■ **PROBLEM REQUIREMENTS**: The expected output is the line bearing "Éclairage (126, 331)" followed by all remaining lines of the records, each restated word for word.

Saved entries
┌──

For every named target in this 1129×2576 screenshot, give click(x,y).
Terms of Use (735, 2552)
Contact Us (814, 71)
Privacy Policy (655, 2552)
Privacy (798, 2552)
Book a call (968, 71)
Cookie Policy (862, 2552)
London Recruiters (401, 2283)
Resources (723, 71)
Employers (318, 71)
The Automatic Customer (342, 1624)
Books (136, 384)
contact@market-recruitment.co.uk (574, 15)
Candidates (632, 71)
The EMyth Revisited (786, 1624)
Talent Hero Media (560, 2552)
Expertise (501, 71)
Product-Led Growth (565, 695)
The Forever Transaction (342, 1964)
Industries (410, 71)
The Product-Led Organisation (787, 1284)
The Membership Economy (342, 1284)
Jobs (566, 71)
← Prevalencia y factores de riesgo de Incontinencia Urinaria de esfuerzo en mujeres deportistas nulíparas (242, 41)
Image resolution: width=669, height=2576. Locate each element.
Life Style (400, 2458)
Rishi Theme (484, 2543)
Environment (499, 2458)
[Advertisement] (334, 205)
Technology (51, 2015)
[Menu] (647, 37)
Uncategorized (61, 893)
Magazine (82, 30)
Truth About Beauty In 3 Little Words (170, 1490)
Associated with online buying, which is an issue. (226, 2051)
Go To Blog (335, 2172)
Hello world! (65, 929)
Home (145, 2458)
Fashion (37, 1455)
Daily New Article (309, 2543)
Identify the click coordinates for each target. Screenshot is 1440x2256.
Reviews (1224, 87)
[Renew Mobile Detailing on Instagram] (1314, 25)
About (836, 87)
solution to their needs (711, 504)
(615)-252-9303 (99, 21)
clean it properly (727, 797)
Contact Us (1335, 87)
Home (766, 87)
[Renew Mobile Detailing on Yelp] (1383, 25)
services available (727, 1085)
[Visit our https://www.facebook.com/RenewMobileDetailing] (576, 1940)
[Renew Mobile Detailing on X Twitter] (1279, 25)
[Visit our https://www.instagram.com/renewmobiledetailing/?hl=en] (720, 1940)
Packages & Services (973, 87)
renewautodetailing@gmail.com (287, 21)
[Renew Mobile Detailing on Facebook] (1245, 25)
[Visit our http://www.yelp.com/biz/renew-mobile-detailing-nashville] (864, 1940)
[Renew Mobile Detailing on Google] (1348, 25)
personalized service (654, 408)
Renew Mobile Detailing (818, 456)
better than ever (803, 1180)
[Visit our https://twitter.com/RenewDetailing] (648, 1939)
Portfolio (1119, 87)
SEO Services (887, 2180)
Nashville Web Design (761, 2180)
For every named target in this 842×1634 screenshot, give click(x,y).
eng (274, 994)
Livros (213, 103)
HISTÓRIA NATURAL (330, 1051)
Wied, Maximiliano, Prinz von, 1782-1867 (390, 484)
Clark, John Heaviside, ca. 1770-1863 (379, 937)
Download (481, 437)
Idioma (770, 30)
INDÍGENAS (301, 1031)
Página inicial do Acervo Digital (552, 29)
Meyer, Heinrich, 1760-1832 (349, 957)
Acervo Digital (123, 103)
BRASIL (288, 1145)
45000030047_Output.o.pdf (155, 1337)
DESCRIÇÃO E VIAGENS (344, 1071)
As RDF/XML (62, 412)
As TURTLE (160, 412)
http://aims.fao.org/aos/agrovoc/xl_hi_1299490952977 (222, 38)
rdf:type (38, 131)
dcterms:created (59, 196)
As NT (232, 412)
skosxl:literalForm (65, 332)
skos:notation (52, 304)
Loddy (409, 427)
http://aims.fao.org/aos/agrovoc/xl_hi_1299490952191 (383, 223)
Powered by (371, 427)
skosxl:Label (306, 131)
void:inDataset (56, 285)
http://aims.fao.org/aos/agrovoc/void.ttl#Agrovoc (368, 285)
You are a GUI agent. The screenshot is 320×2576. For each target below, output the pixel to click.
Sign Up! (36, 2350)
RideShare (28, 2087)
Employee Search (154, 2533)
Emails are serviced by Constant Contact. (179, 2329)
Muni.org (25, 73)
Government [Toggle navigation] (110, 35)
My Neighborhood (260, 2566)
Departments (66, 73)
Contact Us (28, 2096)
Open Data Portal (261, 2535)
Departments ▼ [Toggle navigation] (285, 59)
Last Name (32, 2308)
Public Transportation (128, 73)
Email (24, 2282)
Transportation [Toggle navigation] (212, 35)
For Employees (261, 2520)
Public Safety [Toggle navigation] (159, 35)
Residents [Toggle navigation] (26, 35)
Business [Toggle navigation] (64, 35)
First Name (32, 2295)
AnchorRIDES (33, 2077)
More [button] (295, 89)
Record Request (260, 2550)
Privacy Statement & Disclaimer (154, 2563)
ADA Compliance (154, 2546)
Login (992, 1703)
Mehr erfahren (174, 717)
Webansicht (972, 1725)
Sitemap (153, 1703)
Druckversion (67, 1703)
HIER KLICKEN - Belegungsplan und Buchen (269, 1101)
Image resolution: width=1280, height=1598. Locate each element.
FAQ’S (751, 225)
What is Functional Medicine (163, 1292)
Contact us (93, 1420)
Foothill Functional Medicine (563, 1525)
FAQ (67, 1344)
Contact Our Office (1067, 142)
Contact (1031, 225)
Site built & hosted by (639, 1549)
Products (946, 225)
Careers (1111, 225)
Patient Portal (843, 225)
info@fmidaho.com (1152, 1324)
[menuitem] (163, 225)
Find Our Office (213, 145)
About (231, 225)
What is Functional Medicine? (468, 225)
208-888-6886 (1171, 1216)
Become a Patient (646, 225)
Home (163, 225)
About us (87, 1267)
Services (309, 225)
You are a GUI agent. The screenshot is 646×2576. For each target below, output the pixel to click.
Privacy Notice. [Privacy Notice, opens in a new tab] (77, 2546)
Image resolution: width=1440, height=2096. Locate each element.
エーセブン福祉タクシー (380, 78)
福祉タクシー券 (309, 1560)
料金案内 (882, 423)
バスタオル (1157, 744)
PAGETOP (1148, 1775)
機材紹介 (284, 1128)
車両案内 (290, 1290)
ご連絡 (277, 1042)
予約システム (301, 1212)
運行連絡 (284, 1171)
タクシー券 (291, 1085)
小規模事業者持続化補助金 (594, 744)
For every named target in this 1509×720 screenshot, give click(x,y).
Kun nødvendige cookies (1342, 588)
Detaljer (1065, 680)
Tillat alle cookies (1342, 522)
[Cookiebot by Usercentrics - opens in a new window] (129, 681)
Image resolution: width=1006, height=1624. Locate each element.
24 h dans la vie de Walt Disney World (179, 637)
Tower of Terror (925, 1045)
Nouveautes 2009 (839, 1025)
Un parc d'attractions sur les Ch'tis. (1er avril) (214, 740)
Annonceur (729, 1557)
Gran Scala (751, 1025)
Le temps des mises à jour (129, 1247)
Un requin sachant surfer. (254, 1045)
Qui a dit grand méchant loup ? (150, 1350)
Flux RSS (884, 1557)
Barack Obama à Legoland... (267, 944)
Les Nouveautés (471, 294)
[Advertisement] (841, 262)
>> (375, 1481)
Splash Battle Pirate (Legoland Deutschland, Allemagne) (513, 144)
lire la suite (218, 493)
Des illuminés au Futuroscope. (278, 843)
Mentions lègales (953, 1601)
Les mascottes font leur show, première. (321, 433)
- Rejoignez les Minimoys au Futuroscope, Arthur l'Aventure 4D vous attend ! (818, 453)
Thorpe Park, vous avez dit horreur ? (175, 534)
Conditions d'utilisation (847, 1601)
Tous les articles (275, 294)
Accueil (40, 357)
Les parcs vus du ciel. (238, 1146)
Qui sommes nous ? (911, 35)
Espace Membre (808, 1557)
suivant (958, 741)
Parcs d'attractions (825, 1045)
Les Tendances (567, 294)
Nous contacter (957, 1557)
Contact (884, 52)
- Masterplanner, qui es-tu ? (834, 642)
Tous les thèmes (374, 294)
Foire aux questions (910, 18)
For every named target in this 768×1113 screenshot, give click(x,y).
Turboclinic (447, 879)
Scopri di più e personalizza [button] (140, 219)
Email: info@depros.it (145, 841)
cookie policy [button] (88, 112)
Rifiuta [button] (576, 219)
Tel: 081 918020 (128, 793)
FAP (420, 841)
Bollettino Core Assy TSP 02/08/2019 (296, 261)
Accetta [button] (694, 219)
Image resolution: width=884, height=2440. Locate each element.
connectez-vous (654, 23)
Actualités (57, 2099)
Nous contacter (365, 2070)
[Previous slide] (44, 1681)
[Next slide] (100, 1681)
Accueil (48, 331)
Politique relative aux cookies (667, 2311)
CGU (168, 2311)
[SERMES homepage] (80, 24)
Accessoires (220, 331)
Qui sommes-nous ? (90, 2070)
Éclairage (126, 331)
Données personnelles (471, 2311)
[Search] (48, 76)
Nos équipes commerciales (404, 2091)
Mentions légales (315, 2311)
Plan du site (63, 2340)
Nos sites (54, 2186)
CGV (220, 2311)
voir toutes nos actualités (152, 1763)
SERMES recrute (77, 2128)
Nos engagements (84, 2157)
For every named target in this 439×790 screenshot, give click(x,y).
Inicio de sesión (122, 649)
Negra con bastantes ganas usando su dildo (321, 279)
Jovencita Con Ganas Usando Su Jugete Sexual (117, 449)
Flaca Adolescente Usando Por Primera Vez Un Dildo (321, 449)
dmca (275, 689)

└──

■ **OUTPUT FOR THIS EXERCISE**:
Éclairage (126, 331)
Données personnelles (471, 2311)
[Search] (48, 76)
Nos équipes commerciales (404, 2091)
Mentions légales (315, 2311)
Plan du site (63, 2340)
Nos sites (54, 2186)
CGV (220, 2311)
voir toutes nos actualités (152, 1763)
SERMES recrute (77, 2128)
Nos engagements (84, 2157)
For every named target in this 439×790 screenshot, give click(x,y).
Inicio de sesión (122, 649)
Negra con bastantes ganas usando su dildo (321, 279)
Jovencita Con Ganas Usando Su Jugete Sexual (117, 449)
Flaca Adolescente Usando Por Primera Vez Un Dildo (321, 449)
dmca (275, 689)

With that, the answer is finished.